Edit model card

Model Card for Model ID

Model Details

Model Description

The model is finetuned on Sakonii/distilgpt2-nepali with Bibek1129/nepali_SQuAD_multiple_qsns dataset.The dataset is converted to nepali using Nepali_nlp library using SQuAD dataset.

Model Sources

For training snippets and inference check the following repository.

How to Get Started with the Model

Use the code below to get started with the model.

!pip install peft 
!pip install transformers
!pip install sentencepiece
from peft import PeftModel, PeftConfig
from transformers import AutoModelForCausalLM,AutoTokenizer
from transformers import pipeline

base_model = "Sakonii/distilgpt2-nepali"
adapter_model = "Bibek1129/distilgpt2-nepali-single-qs-generator"

tokenizer = AutoTokenizer.from_pretrained(base_model)

config = PeftConfig.from_pretrained(adapter_model)
model = AutoModelForCausalLM.from_pretrained(base_model)
model = PeftModel.from_pretrained(model, adapter_model)
model = model.merge_and_unload()

prompt = """तपाईं एउटा प्रश्न उत्पन्न गर्ने मोडेल हुनुहुन्छ। तपाइँलाई एक सन्दर्भ दिइएको हुन्छ र तपाइँ त्यसमा आधारित एउटा प्रश्न उत्पन्न गर्नुहुन्छ।

### सन्दर्भ:
राजनीति 'शहरका मामिलाहरू') गतिविधिहरूको सेट हो जुन समूहहरूमा निर्णय गर्न वा व्यक्तिहरू बीचको शक्ति सम्बन्धका अन्य रूपहरू, जस्तै स्रोत वा स्थितिको वितरणसँग सम्बन्धित छ। राजनीति र सरकारको अध्ययन गर्ने सामाजिक विज्ञानको शाखालाई राजनीति विज्ञान भनिन्छ।
यसलाई "राजनीतिक समाधान" को सन्दर्भमा सकारात्मक रूपमा प्रयोग गर्न सकिन्छ जुन सम्झौता र अहिंसात्मक छ, वा वर्णनात्मक रूपमा "सरकारको कला वा विज्ञान" को रूपमा, तर प्राय: नकारात्मक अर्थ पनि बोक्छ। अवधारणालाई विभिन्न तरिकामा परिभाषित गरिएको छ, र यसलाई
व्यापक रूपमा प्रयोग गर्ने वा सीमित रूपमा, प्रायोगिक वा सामान्य रूपमा, र यसको लागि द्वन्द्व वा सहयोग बढी आवश्यक छ कि छैन भन्ने बारेमा विभिन्न दृष्टिकोणहरूमा मौलिक रूपमा फरक फरक विचारहरू छन्।

### प्रश्न:
"""
pipe = pipeline("text-generation", model=model, tokenizer=tokenizer, max_new_tokens=64)

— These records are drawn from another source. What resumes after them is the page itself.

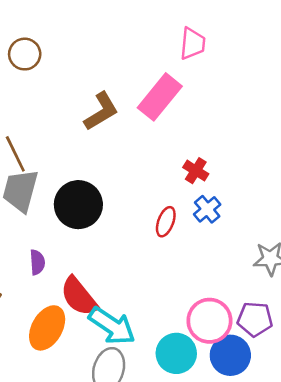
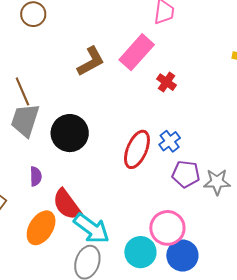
red cross: (196, 171) -> (167, 82), moved
red ellipse: (166, 222) -> (137, 149), size x1.6
purple pentagon: (255, 319) -> (186, 174), moved

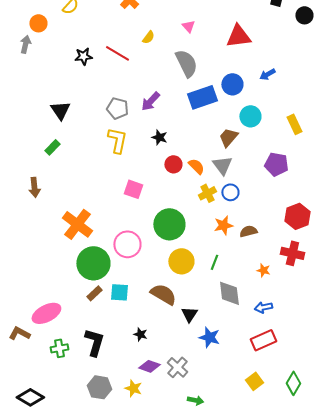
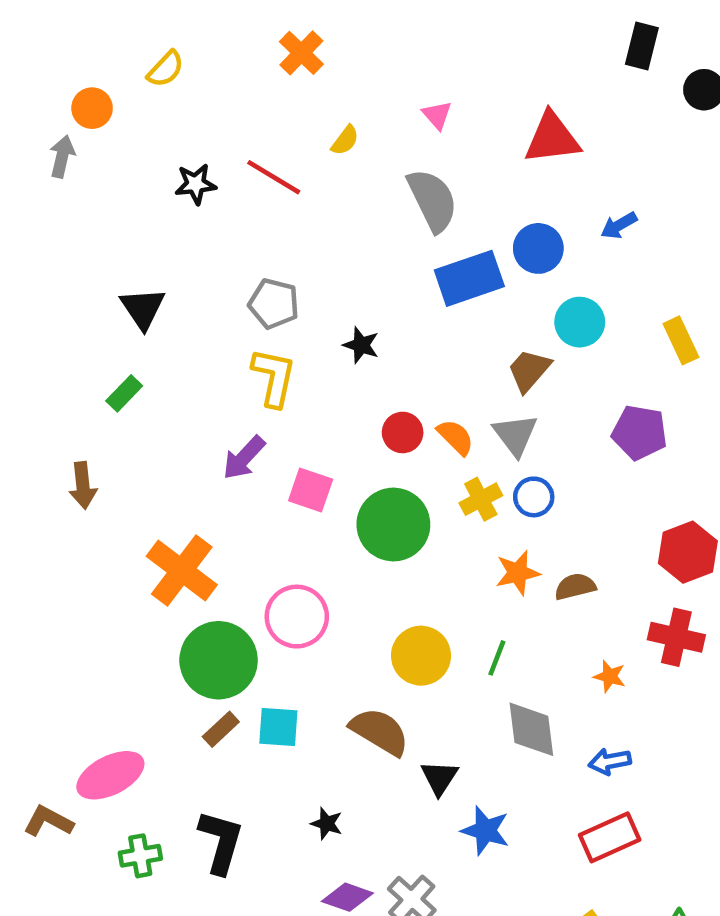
purple arrow: (150, 101) -> (244, 458), moved
black star: (159, 137) -> (361, 345), moved
green circle: (169, 224) -> (393, 525), moved

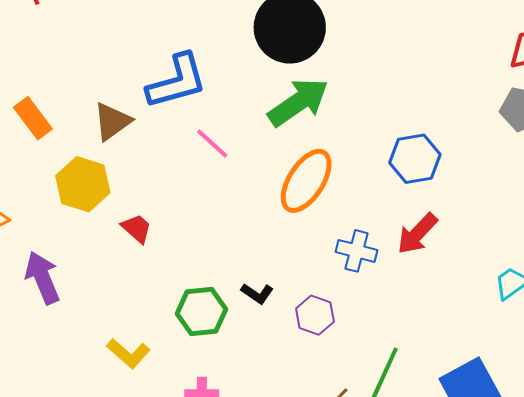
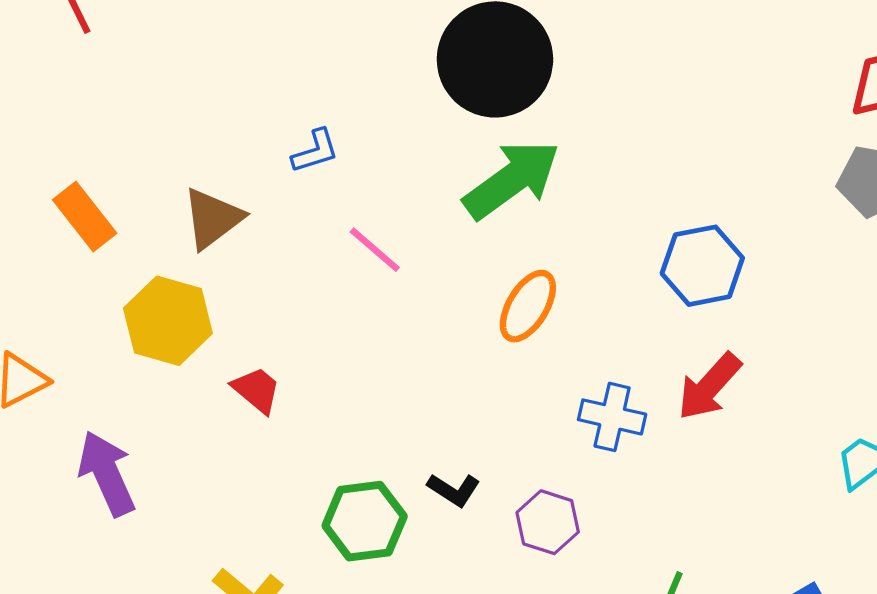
blue L-shape: (177, 81) -> (315, 151), size x0.5
orange ellipse: (306, 181) -> (528, 306), size x0.7

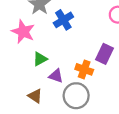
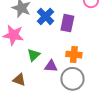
purple rectangle: (104, 54) -> (67, 23), moved
brown triangle: (35, 96) -> (19, 80), moved

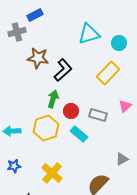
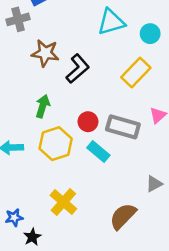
green arrow: (53, 99) -> (43, 106), moved
gray rectangle: (98, 115) -> (123, 127), size x1.4
blue star: (14, 166) -> (14, 218), moved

def format_output(prompt,pipe):
  inference = pipe(prompt)[0]["generated_text"]
  
  # Select after प्रश्नहरू: and break line after each ?
  inference = inference.split("प्रश्न:")[-1].replace("?","?\n")
  
  # only take first question
  index = inference.find("?")
  inference = inference[:index+1] 
  return inference

print(format_output(prompt, pipe))
'''
  Output:
        राजनीतिक आन्दोलनमा, राजनीतिक कार्यसूचीको सन्दर्भमा कुन प्रकारको राजनीति महत्वपूर्ण छ?
'''

Training Details

Training Data

The dataset is created by converting SQuAD dataset to nepali using Nepali_nlp using PEFT.

https://huggingface.co/datasets/Bibek1129/nepali_SQuAD_single_qsn

Training Procedure

The model is trained with the lora config (rank=32,lora_alpha=64,target_modules="c_fc","c_attn","c_proj","lm_head");with 512 tokens per instance, 4 instances per batch, and around 118.1K training steps.

Training Hyperparameters

Following are the training hyperparameters.

  • learning_rate:2e-4
  • fp16:True
  • optim:"paged_adamw_32bit"
  • lr_scheduler_type:"constant"
  • num_train_epochs:15
  • Lora Config:
    config={
      "alpha_pattern": {},
      "auto_mapping": null,
      "base_model_name_or_path": "Sakonii/distilgpt2-nepali",
      "bias": "none",
      "fan_in_fan_out": false,
      "inference_mode": true,
      "init_lora_weights": true,
      "layers_pattern": null,
      "layers_to_transform": null,
      "lora_alpha": 64,
      "lora_dropout": 0.05,
      "modules_to_save": null,
      "peft_type": "LORA",
      "r": 32,
      "rank_pattern": {},
      "revision": null,
      "target_modules": [
        "c_proj",
        "lm_head",
        "c_fc",
        "c_attn"
      ],
      "task_type": "CAUSAL_LM"
    }
    

    Results

  • train/loss:3.1028
  • Framework versions

    • PEFT 0.9.0
    Downloads last month
    2
    Inference Examples
    This model does not have enough activity to be deployed to Inference API (serverless) yet. Increase its social visibility and check back later, or deploy to Inference Endpoints (dedicated) instead.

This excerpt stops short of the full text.